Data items
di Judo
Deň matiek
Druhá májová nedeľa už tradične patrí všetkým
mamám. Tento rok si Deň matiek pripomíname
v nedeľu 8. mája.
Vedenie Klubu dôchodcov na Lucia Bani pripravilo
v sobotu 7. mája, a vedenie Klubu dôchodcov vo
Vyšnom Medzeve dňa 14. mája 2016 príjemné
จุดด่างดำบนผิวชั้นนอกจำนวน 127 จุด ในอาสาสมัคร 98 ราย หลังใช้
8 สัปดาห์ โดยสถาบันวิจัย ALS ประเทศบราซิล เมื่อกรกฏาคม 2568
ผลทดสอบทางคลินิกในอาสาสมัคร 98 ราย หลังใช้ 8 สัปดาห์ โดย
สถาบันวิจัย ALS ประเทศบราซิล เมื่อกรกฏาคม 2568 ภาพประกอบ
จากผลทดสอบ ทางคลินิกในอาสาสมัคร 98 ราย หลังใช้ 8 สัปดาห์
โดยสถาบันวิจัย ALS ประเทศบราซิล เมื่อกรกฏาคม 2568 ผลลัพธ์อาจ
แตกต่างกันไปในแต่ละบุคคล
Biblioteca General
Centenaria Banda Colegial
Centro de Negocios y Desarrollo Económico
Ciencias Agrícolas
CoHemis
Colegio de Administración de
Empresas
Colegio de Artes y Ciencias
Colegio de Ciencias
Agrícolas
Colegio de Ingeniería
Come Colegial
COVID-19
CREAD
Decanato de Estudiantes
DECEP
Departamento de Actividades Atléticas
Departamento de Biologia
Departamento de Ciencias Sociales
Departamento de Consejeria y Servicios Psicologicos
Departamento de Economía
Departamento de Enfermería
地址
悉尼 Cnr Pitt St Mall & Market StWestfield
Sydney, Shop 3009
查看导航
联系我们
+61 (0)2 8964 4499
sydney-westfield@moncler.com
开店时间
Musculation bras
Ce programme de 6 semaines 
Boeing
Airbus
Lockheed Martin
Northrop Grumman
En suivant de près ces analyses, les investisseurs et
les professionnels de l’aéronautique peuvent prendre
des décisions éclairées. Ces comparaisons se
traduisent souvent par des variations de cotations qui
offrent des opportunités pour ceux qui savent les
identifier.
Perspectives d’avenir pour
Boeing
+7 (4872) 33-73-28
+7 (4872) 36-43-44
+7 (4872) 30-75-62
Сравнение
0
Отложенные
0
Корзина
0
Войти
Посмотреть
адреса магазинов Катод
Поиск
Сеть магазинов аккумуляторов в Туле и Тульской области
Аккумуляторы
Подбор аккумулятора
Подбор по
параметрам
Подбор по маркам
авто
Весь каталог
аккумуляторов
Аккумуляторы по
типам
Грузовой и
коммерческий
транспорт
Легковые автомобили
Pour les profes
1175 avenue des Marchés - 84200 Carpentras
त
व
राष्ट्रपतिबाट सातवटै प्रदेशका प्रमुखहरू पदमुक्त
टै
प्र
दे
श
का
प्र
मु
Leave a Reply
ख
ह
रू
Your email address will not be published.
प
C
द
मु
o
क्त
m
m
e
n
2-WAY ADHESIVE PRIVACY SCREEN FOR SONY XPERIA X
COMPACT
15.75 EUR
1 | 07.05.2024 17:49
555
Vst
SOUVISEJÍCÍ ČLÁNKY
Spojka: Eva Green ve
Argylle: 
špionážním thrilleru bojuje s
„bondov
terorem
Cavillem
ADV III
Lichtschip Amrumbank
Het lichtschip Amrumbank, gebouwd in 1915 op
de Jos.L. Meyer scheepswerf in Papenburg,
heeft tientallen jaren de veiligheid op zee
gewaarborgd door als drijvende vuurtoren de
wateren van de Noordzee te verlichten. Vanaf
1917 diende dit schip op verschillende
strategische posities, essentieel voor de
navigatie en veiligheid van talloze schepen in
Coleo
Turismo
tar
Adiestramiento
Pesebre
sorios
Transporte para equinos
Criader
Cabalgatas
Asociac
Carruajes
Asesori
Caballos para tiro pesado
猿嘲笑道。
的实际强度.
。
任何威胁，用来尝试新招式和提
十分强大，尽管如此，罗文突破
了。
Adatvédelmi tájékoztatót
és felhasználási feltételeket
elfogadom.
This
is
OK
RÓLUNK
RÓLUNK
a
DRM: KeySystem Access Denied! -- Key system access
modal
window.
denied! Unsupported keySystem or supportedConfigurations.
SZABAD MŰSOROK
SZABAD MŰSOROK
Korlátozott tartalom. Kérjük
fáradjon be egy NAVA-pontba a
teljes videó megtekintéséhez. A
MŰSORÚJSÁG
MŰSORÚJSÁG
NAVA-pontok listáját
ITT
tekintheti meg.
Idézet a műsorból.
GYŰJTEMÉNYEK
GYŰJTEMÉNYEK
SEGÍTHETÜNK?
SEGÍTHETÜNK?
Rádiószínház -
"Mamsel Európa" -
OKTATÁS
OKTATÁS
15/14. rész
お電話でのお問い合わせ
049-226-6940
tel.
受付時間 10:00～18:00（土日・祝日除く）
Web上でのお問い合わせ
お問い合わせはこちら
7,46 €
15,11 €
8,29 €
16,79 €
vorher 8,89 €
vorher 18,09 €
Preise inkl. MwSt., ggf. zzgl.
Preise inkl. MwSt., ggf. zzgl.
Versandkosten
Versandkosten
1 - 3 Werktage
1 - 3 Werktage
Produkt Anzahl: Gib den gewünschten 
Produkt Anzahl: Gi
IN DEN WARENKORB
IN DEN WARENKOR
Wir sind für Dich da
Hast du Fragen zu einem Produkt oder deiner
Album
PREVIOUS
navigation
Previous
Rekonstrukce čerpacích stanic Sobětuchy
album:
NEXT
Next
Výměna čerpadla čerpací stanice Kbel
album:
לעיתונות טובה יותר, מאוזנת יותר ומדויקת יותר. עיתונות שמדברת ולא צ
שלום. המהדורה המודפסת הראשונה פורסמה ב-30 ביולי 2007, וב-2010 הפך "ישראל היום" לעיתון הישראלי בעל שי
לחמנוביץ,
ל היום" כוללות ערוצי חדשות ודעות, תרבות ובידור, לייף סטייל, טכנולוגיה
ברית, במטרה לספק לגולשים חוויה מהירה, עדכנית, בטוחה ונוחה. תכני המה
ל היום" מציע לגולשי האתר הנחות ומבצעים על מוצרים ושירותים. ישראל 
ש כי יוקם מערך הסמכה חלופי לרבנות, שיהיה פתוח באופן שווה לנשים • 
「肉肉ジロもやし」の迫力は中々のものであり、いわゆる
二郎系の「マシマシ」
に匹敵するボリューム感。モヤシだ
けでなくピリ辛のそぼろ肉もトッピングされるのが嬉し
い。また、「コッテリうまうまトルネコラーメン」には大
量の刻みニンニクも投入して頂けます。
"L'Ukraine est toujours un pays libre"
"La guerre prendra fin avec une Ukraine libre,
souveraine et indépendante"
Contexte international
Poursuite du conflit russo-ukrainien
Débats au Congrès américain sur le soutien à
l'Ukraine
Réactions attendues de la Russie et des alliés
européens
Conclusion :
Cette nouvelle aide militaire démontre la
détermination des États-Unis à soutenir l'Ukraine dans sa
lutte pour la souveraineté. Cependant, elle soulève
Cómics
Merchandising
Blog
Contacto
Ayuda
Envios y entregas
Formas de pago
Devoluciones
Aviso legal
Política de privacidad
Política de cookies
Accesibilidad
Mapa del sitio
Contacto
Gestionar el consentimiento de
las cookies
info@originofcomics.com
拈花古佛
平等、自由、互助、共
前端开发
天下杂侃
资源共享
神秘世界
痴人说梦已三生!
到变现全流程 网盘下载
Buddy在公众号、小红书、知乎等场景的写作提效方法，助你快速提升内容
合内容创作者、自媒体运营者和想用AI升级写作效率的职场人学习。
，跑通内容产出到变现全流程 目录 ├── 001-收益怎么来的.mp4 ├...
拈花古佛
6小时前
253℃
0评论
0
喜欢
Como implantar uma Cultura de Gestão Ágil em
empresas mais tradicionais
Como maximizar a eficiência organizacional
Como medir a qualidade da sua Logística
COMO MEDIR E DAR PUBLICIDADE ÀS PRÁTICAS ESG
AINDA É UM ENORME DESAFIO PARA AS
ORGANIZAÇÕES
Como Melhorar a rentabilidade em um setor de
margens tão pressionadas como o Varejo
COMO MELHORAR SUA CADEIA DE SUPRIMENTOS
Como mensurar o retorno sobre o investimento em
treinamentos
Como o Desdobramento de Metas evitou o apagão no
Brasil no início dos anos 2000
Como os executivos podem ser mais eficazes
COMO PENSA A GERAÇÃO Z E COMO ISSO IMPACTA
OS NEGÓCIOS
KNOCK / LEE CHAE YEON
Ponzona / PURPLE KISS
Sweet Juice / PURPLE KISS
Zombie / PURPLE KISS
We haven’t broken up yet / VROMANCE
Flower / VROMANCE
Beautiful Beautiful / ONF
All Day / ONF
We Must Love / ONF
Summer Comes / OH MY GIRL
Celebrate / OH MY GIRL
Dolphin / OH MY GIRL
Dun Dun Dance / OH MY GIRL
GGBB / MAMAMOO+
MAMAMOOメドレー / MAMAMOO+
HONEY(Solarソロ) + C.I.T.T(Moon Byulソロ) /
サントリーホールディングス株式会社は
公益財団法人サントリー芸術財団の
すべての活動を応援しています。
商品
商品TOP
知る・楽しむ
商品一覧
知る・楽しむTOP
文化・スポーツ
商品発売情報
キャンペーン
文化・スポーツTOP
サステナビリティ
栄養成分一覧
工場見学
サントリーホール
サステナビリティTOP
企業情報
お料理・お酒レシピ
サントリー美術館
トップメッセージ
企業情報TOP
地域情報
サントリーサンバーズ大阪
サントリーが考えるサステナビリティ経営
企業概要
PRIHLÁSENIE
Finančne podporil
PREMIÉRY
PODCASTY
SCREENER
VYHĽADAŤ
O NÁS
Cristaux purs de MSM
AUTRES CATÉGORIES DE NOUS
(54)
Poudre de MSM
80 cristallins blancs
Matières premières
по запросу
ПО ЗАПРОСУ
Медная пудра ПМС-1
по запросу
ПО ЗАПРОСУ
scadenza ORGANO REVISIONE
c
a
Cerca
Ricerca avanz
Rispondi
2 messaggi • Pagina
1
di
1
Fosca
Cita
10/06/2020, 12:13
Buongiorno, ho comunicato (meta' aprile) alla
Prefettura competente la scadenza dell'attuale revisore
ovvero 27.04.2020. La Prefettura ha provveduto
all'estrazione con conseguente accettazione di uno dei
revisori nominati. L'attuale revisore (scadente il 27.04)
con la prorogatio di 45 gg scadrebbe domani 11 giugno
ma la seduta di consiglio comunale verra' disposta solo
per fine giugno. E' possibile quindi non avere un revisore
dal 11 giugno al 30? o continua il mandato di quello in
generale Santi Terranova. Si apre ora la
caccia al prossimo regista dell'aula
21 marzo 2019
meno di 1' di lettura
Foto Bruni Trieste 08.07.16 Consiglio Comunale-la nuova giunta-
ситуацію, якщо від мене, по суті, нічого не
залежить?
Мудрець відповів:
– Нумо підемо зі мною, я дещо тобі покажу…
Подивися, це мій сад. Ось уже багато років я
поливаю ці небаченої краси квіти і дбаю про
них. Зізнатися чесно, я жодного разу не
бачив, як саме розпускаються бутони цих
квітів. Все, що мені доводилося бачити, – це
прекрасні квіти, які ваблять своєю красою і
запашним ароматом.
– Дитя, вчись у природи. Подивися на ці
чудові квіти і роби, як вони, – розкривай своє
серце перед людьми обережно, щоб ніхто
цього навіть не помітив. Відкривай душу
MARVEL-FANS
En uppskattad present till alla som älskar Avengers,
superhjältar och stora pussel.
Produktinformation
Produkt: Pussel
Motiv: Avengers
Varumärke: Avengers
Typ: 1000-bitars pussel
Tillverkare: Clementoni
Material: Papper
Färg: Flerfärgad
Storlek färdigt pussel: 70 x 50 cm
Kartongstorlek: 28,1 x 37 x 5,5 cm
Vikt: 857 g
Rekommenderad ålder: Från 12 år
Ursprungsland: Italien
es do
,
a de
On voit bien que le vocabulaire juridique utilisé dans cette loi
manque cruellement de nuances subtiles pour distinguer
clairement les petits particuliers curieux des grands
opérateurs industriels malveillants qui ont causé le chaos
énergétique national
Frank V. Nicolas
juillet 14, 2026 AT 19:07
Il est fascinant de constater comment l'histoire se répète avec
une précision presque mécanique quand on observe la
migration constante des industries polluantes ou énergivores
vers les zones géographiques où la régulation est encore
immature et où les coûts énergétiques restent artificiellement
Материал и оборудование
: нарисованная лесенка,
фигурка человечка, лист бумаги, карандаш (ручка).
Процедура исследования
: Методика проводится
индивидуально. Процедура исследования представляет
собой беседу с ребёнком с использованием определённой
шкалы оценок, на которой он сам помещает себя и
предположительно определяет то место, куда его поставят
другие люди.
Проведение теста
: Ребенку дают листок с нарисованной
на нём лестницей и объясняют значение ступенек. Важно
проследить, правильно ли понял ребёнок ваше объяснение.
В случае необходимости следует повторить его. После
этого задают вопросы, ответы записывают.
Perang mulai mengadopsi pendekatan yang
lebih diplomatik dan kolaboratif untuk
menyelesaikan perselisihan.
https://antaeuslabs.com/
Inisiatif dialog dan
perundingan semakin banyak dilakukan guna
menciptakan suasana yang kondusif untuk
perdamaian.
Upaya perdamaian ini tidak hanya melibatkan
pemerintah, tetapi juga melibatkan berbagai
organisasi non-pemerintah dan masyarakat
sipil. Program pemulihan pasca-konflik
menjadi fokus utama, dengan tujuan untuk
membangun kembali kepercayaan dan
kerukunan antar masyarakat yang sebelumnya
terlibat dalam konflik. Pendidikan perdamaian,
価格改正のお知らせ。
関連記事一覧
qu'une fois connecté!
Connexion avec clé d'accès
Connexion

§ Task prompt:
All lines of the records above that contain the word "VROMANCE" are to be copied out.

§ Solution to this task:
We haven’t broken up yet / VROMANCE
Flower / VROMANCE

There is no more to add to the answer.